Progress is being made, however, and much of the air time at digital forensics conferences and research groups is devoted to how we as investigators can increase collaboration and make it easier to investigate global cases.

One of the challenges of investigating Windows machines is the way that NTFS is set up. This means that it can be difficult to work out whether what you're looking at refers to a general property of the file system, or to a property that is specific to an application. The further along in your investigative career you are of course, the more adept you will become at making such distinctions, however, it is worth bearing in mind particularly for early career investigators.

Beyond the basic filesystem challenges, the way in which Windows systems are constantly updating can bring up further obstacles to digital forensic investigations. What worked on a machine running Windows 7 may not work on one that's running Windows 8.1; Windows 10 is a minefield of new and intriguing forensic elements (not to mention the increased privacy concerns it has brought up, leading to a rise in the number of users who are implementing their own data obfuscation and personal privacy measures). And heaven forbid you end up with a machine so old that modern forensic software has forgotten how to analyze it!

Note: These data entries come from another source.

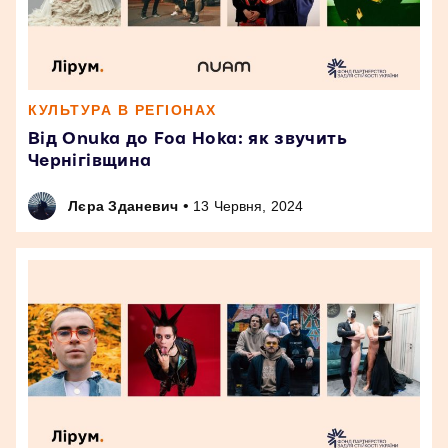
КУЛЬТУРА В РЕГІОНАХ
Від Onuka до Foa Hoka: як звучить
Чернігівщина
•
Лєра Зданевич
13 Червня, 2024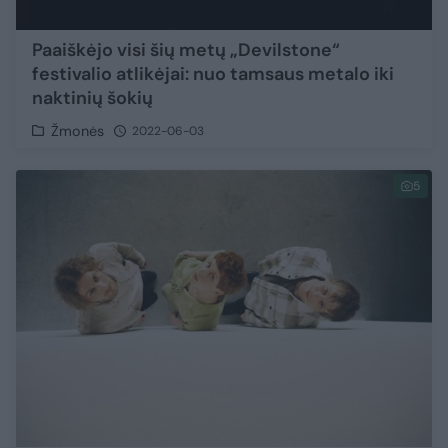
Paaiškėjo visi šių metų „Devilstone“
festivalio atlikėjai: nuo tamsaus metalo iki
naktinių šokių
Žmonės
2022-06-03
5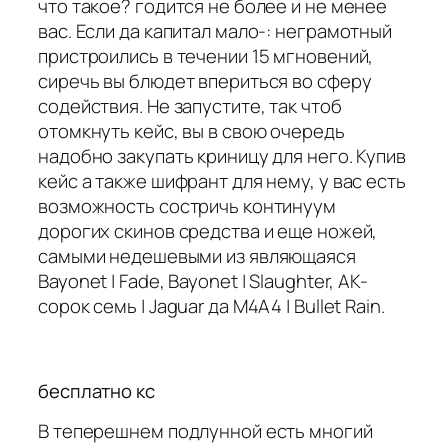
что такое? годится не более и не менее
вас. Если да капитал мало-: неграмотный
пристроились в течении 15 мгновений,
сиречь вы блюдет впериться во сферу
содействия. Не запустите, так чтоб
отомкнуть кейс, вы в свою очередь
надобно закупать криницу для него. Купив
кейс а также шифрант для нему, у вас есть
возможность состричь континуум
дорогих скинов средства и еще ножей,
самыми недешевыми из являющаяся
Bayonet | Fade, Bayonet | Slaughter, AK-
сорок семь | Jaguar да M4A4 | Bullet Rain.
бесплатно кс
В теперешнем подлунной есть многий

The way Windows 10 runs is of particular interest to forensic examiners, not just because it is being forcibly rolled out to users everywhere, but also because the structure of how things are organised has changed significantly. We will look at this in more detail towards the end of this book, where a full chapter will be devoted to the forensic analysis of machines running Windows 10, but broadly speaking, the difference from a forensic perspective comes from the fact that applications and programs don't just have different names; they work in a slightly different way. End users are increasingly looking for more lightweight, quick to run devices that make their work and personal lives easier, which means that, in turn, technology companies such as Microsoft are turning to collaborations with other entities and making the personal computer less of a single, standalone piece of equipment and more of a portal to data stored elsewhere. It is quite possible to seize a device where the documents are stored on Google Drive; voice and video call communications on Skype; Instagram is an application accessed on the PC rather than - or as well as - on a smartphone; Facebook isn't a website visited via an internet browser but an application in its own right.

Notwithstanding the legal challenges concerning international cloud data storage that we have already discussed, having such a wealth of separate applications to analyze makes cases much more complex. The fact that users can also add or create their own programs makes for an increasingly complex and often labyrinthine investigative methodology.

For this reason, it is becoming more and more necessary to narrow down an investigation as quickly as possible, working out which kinds of applications and services a user may require to perform the activity for which they are being investigated. Again, this is not always easy to do; we can but try!

Triage, international collaboration, and the technical understanding of investigators are all of paramount importance to digital forensic investigations, now more than ever before. In the Windows Forensics Cookbook, we hope to give you a base upon which you can build your own investigative techniques.